Filter the entries beneath this task, copying only the lines that hold the word "avis".

* Records supplied:
────────

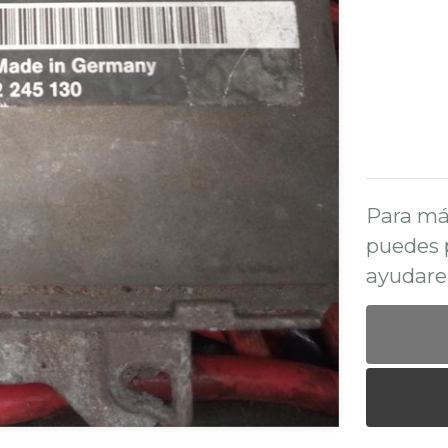
Para má
puedes 
ayudare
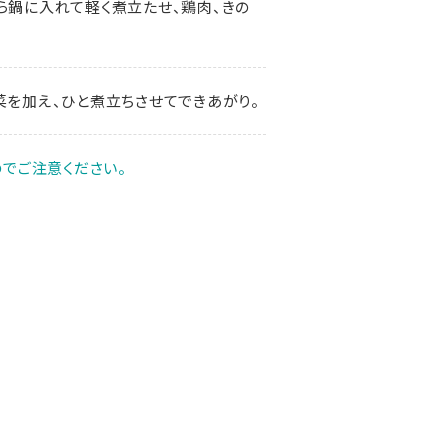
ら鍋に入れて軽く煮立たせ、鶏肉、きの
菜を加え、ひと煮立ちさせてできあがり。
でご注意ください。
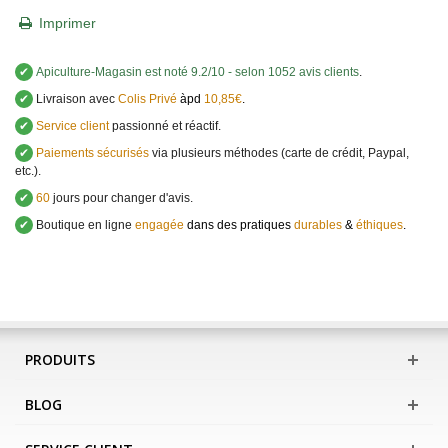
Imprimer
✔
Apiculture-Magasin
est noté
9.2
/
10
- selon 1052 avis clients
.
✔
Livraison avec
Colis Privé
àpd
10,85€
.
✔
Service client
passionné et réactif.
✔
Paiements sécurisés
via plusieurs méthodes (carte de crédit, Paypal,
etc.).
✔
60
jours pour changer d'avis.
✔
Boutique en ligne
engagée
dans des pratiques
durables
&
éthiques
.
PRODUITS
BLOG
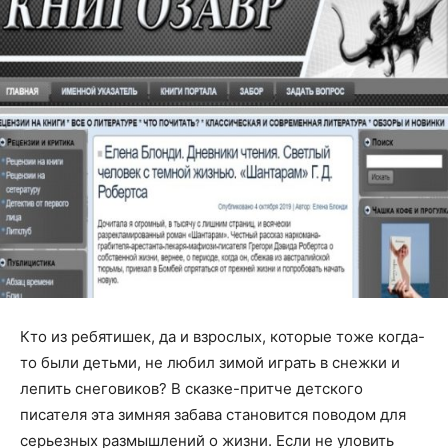
Кто из ребятишек, да и взрослых, которые тоже когда-
то были детьми, не любил зимой играть в снежки и
лепить снеговиков? В сказке-притче детского
писателя эта зимняя забава становится поводом для
серьезных размышлений о жизни. Если не уловить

────────

* Worked solution:
- selon 1052 avis clients
jours pour changer d'avis.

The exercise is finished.